Give back the whole listing exactly, line by line.

LISTED RECORDS section start

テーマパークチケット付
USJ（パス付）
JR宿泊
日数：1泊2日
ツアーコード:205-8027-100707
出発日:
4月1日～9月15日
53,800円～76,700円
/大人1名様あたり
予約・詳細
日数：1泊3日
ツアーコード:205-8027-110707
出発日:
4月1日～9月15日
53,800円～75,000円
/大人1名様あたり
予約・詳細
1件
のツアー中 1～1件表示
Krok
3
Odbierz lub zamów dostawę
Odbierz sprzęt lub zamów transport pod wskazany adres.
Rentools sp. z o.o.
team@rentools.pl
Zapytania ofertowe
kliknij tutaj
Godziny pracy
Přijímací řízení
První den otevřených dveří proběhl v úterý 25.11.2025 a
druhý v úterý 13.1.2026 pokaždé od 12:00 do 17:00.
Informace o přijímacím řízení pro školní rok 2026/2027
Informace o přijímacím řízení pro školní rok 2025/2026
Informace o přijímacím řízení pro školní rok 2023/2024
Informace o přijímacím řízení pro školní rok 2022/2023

LISTED RECORDS section end

*SOLUTION TO THIS EXERCISE:*
テーマパークチケット付
USJ（パス付）
JR宿泊
日数：1泊2日
ツアーコード:205-8027-100707
出発日:
4月1日～9月15日
53,800円～76,700円
/大人1名様あたり
予約・詳細
日数：1泊3日
ツアーコード:205-8027-110707
出発日:
4月1日～9月15日
53,800円～75,000円
/大人1名様あたり
予約・詳細
1件
のツアー中 1～1件表示
Krok
3
Odbierz lub zamów dostawę
Odbierz sprzęt lub zamów transport pod wskazany adres.
Rentools sp. z o.o.
team@rentools.pl
Zapytania ofertowe
kliknij tutaj
Godziny pracy
Přijímací řízení
První den otevřených dveří proběhl v úterý 25.11.2025 a
druhý v úterý 13.1.2026 pokaždé od 12:00 do 17:00.
Informace o přijímacím řízení pro školní rok 2026/2027
Informace o přijímacím řízení pro školní rok 2025/2026
Informace o přijímacím řízení pro školní rok 2023/2024
Informace o přijímacím řízení pro školní rok 2022/2023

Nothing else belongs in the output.